Top of PROVIDED DATA

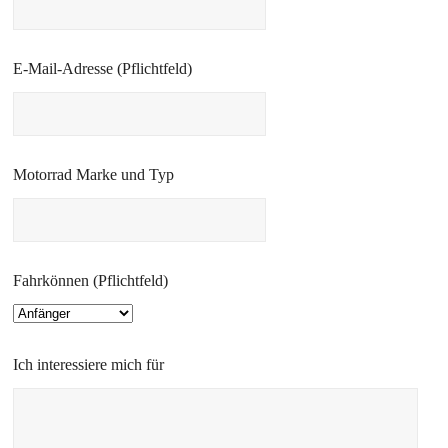
E-Mail-Adresse (Pflichtfeld)
Motorrad Marke und Typ
Fahrkönnen (Pflichtfeld)
Ich interessiere mich für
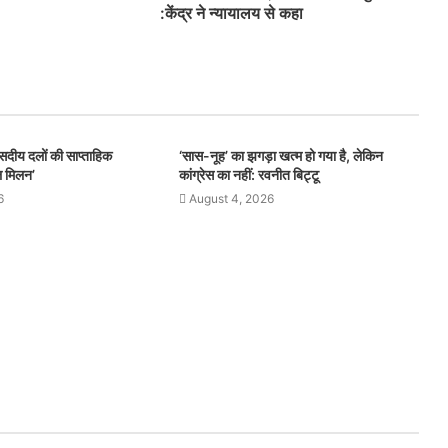
:केंद्र ने न्यायालय से कहा
सदीय दलों की साप्ताहिक
‘सास-नूह’ का झगड़ा खत्म हो गया है, लेकिन
ल मिलन’
कांग्रेस का नहीं: रवनीत बिट्टू
6
August 4, 2026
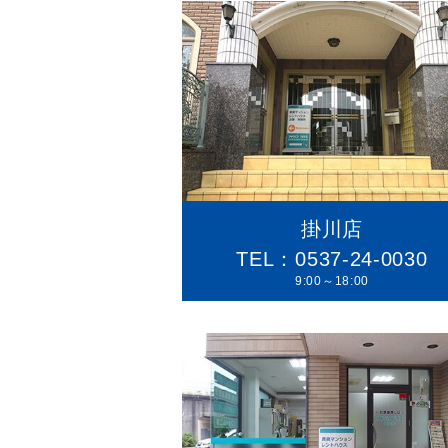
掛川店
TEL：0537-24-0030
9:00～18:00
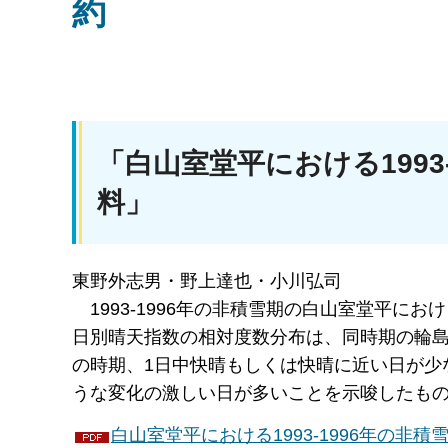
約
「白山室堂平における1993
料」
東野外志男・野上達也・小川弘司
199
3-1996年の非積雪期の白山室堂平に
日別晴天指数の相対度数分布は、同時期の輪島
の時期、1日中快晴もしくは快晴に近い日が少
うな変化の激しい日が多いことを示唆したも
白山室堂平における1993-1996年の非積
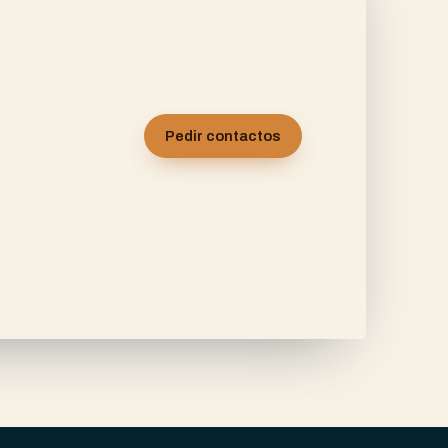
Pedir contactos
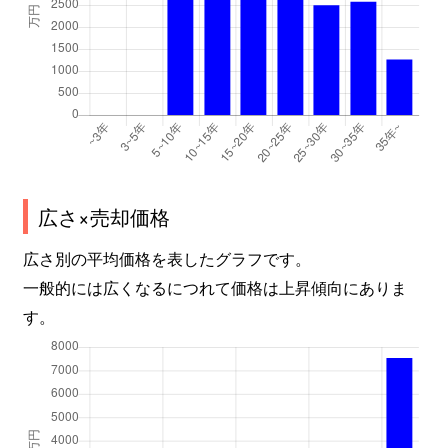
広さ×売却価格
広さ別の平均価格を表したグラフです。
一般的には広くなるにつれて価格は上昇傾向にありま
す。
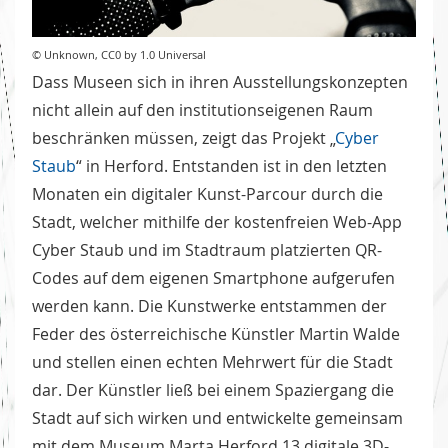
© Unknown, CC0 by 1.0 Universal
Dass Museen sich in ihren Ausstellungskonzepten
nicht allein auf den institutionseigenen Raum
beschränken müssen, zeigt das Projekt „
Cyber
Staub
“ in Herford. Entstanden ist in den letzten
Monaten ein digitaler Kunst-Parcour durch die
Stadt, welcher mithilfe der kostenfreien Web-App
Cyber Staub und im Stadtraum platzierten QR-
Codes auf dem eigenen Smartphone aufgerufen
werden kann. Die Kunstwerke entstammen der
Feder des österreichische Künstler Martin Walde
und stellen einen echten Mehrwert für die Stadt
dar. Der Künstler ließ bei einem Spaziergang die
Stadt auf sich wirken und entwickelte gemeinsam
mit dem Museum Marta Herford 13 digitale 3D-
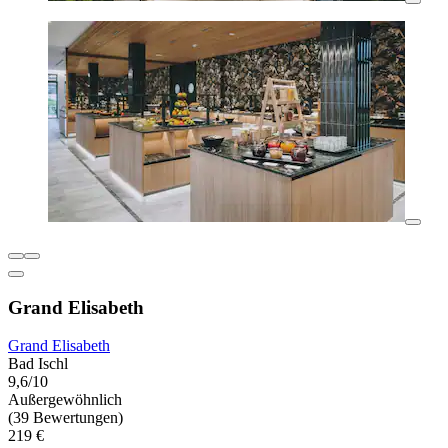
Grand Elisabeth
Grand Elisabeth
Bad Ischl
9,6/10
Außergewöhnlich
(39 Bewertungen)
219 €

Bottom of PROVIDED DATA

**TASK GOAL:** Could you report all lines of the listing that hold "sich"?

**EXPECTED ANSWER:**
Dass Museen sich in ihren Ausstellungskonzepten
Stadt auf sich wirken und entwickelte gemeinsam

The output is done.